军队医疗服务大数据交互式统计分析关键技术研究
本文选题:医疗服务 + 大数据 ; 参考:《中国人民解放军军事医学科学院》2016年博士论文
【摘要】:近年来,随着计算机信息化手段的广泛运用,军队卫生统计工作信息化水平不断提高,通过构建卫生统计门户网站,为总部首长提供卫生统计查询服务,在数据利用方面取得了巨大的进步。但是,目前的统计方法和系统还存在统计指标不够完善、统计粒度不够细、交互式查询响应速度慢等问题,对辅助决策支撑能力不足。现阶段,我军已初步实现全军医疗服务信息的自动抓取,仅结构化数据每年的抓取量达数百亿条记录,军队卫生统计工作已经进入了大数据时代。而目前的统计流程和软件,需要约一周时间进行年度统计会审,难以满足实际需求。为此,原总后卫生部启动了“军队卫生统计创新工程”作为“十二五”全军卫生信息化建设的重点工作,大数据统计处理方法和技术是其中的重要支撑。实现军队医疗服务大数据的交互式统计分析,能够基于海量原始医疗数据提供以“天”为单位的细粒度统计模式,为总部机关卫勤决策提供数据支持,从而及时掌握医疗资源的分布和利用情况,快速应对和处置公共突发卫生事件,以及加强对医疗服务机构的指导、管理和监督。同时,也可以为军队、国家的卫生统计系统和区域医疗平台的建设提供普适性的方法论指导,为构建全军医疗大数据服务平台提供技术支撑,从而促进卫勤管理保障从粗放型到精细型的模式创新。本文运用文献研究法、对比分析法、专家咨询法、系统分析法、调查法、实证研究法等研究方法,分析了军内外卫生统计的发展现状,对相关理论及概念、军队医疗服务大数据的来源范畴、数据特征进行了定义和归纳总结,构建了军队卫生统计指标体系框架,围绕大数据时代下的军队医疗服务数据统计、分析及利用的功能和性能需求,针对全军卫生信息中心采用“数据直报”系统从全军200余家中心医院抽取的大样本分布式、同构、结构化、复杂关联的数据进行交互式统计的处理方法和步骤进行了梳理总结,并提出了一套基于Spark的并行计算解决方案,对数据预处理、分布式存储、交互式智能统计和多维可视化等功能模块所需的关键技术进行了技术选型,完成了军队医疗服务大数据交互式分析平台系统的架构设计,以Spark计算平台为基础进行了系统原型的实现,并在此基础上使用不同数据规模的6个测试数据集和8个节点规模的Spark集群对原型系统的功能和性能进行了对比和验证。1.勤务需求分析从卫勤保障的勤务需求出发,分析基于医疗服务大数据的统计分析平台需具备的功能指标和性能指标。一是对军队医疗服务数据统计的相关概念、基础理论和国内外研究发展与现状进行了研究,将其归纳为“大样本复杂关联数据”;二是系统分析了医疗服务大数据的来源、范畴及特征;三是从业务角度对现有军队卫生统计指标进行归类整理,构建出了包含业务领域、业务主题、统计目的、统计维度和分析指标等5个层次的军队卫生统计指标体系框架,并对医疗服务业务领域中的门诊、住院等业务主题进行了细化;四是提出了交互式统计平台的功能及性能需求。

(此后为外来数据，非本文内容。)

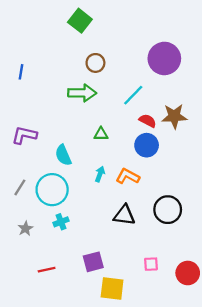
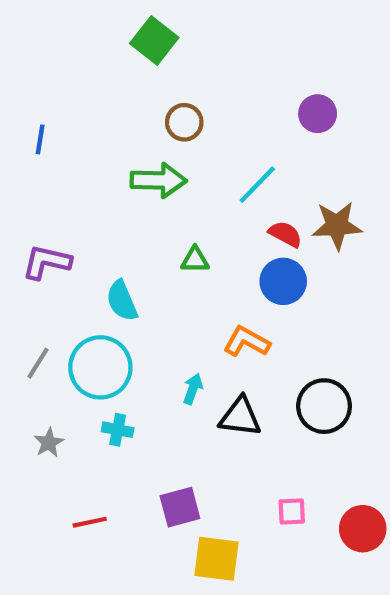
purple circle: (164, 58) -> (318, 114), size x0.6
cyan arrow: (100, 174) -> (193, 389), moved
cyan cross: (61, 222) -> (118, 430), turned 32

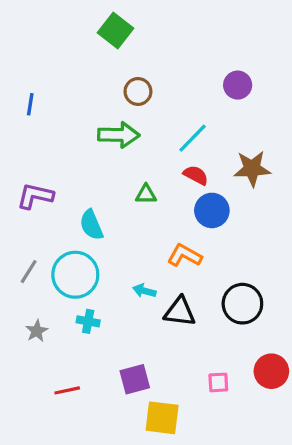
red semicircle: (285, 234) -> (196, 175), moved
cyan arrow: (193, 389) -> (144, 291), turned -95
red circle: (363, 529) -> (271, 371), moved

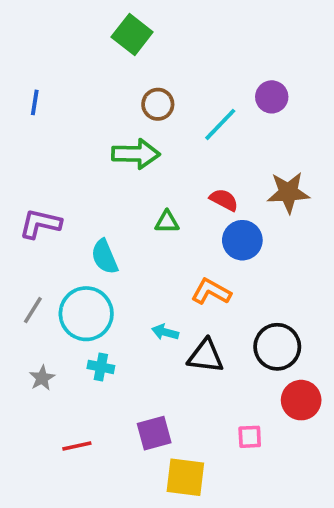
blue line: (30, 104) -> (35, 102), moved
cyan line: (193, 138) -> (220, 124), moved
red circle: (271, 371) -> (301, 400), moved

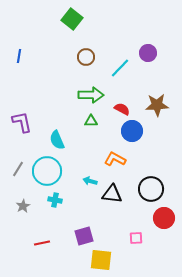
green arrow: (136, 154) -> (91, 95), moved
purple L-shape: (40, 224) -> (22, 122), turned 65

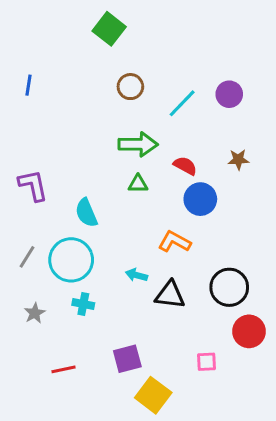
purple circle: (148, 53) -> (229, 94), moved
brown star: (157, 105) -> (238, 160), size x0.6
yellow square: (101, 260) -> (153, 395), turned 30

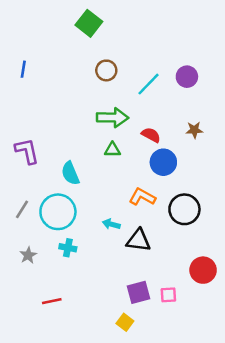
black circle: (229, 287) -> (184, 209), moved
purple square: (127, 359) -> (139, 292), moved
yellow square: (153, 395) -> (125, 322), size x0.6

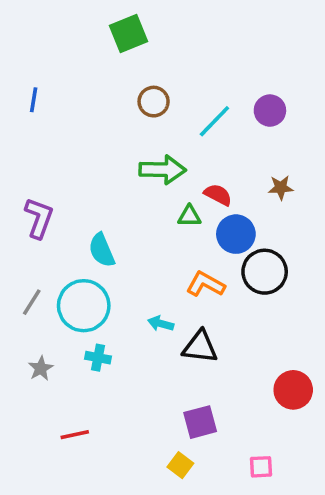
green square: (89, 23) -> (128, 34), turned 30
green triangle: (112, 150) -> (189, 216), moved
purple L-shape: (27, 151) -> (39, 218), turned 32
black circle: (184, 209) -> (265, 272), moved
pink square: (168, 295) -> (261, 467), moved

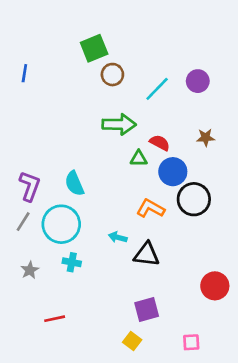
green square: (128, 34) -> (94, 48), moved
purple L-shape: (39, 218) -> (30, 186), moved

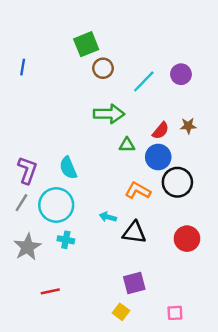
red semicircle: (160, 143) -> (161, 131), moved, turned 102
gray star: (30, 270) -> (27, 247), size x1.6
red circle: (215, 286) -> (187, 239), moved

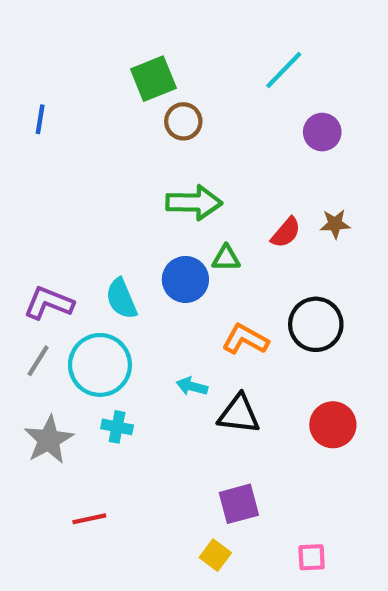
cyan line: (144, 81) -> (284, 70), moved
blue circle: (158, 157) -> (185, 279), moved
purple L-shape: (27, 170) -> (49, 303), turned -88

2.交互式统计关键技术选型在勤务需求分析的基础上,分析医疗服务大数据交互式统计平台的数据通用处理流程,确定需要分布式存储、NoSQL数据库、通用大数据处理平台和大数据可视化Web框架等关键技术,对各类技术的优缺点进行对比分析,借鉴其在互联网、金融、电商及医疗服务行业中的具体应用,结合医疗服务大数据的特点,选取适用于交互式统计分析的技术组合,即选用Sqoop为医疗服务数据提供支持增量更新的ETL服务,HDFS和HBase为医疗服务大数据和其计算结果集提供存储服务,Spark计算框架提供交互式、高效的并行计算服务,Web2py提供多维可视化展示。3.医疗服务大数据交互式统计平台系统设计通过对医疗服务大数据交互式统计分析平台建设目标的梳理对平台进行架构设计,将体系结构在功能上划分为外部数据接入和存储、多范式数据分析和提取、交互查询和数据展示三个基本模块。从数据预处理和存储、高效并行计算服务和可视化展示三方面分别设计相应的体系结构和算法。4.系统原型实现及验证应用前面部分的研究成果,指导系统原型设计、开发环境选择和部署运行,以Spark计算平台为基础对设计的医疗服务大数据交互式分析平台进行了系统原型的实现,验证了系统的功能。在此基础上,以门诊流程所涉及到的相关数据表为例,使用线性增长的6个不同大小的测试数据集和8个节点的Spark集群对系统的功能和性能进行了对比测试验证。测试的计算类型包括简单分组规约、求和规约和多表连接等统计过程中的代表性操作。利用支持增量更新的数据ETL工具Sqoop、分布式文件系统HDFS、分布式数据库HBase、基于内存计算的Spark框架和简单高效的Web2py可视化展示平台等大数据技术组合,开发的军队医疗服务大数据交互式统计分析平台系统原型能够支持亿级记录以上医疗服务数据规模的交互式统计查询,在满足数据预处理、存储、计算和可视化功能的前提下,任务处理效率能够随着硬件节点资源的增加得到近乎线性的提升。本研究是大数据处理技术在医疗服务大数据交互式统计分析中的有益探索和成功尝试,为建设全军范围内的卫生信息统计平台以及医疗服务大数据的进一步挖掘和利用提供了第一手的实践资料。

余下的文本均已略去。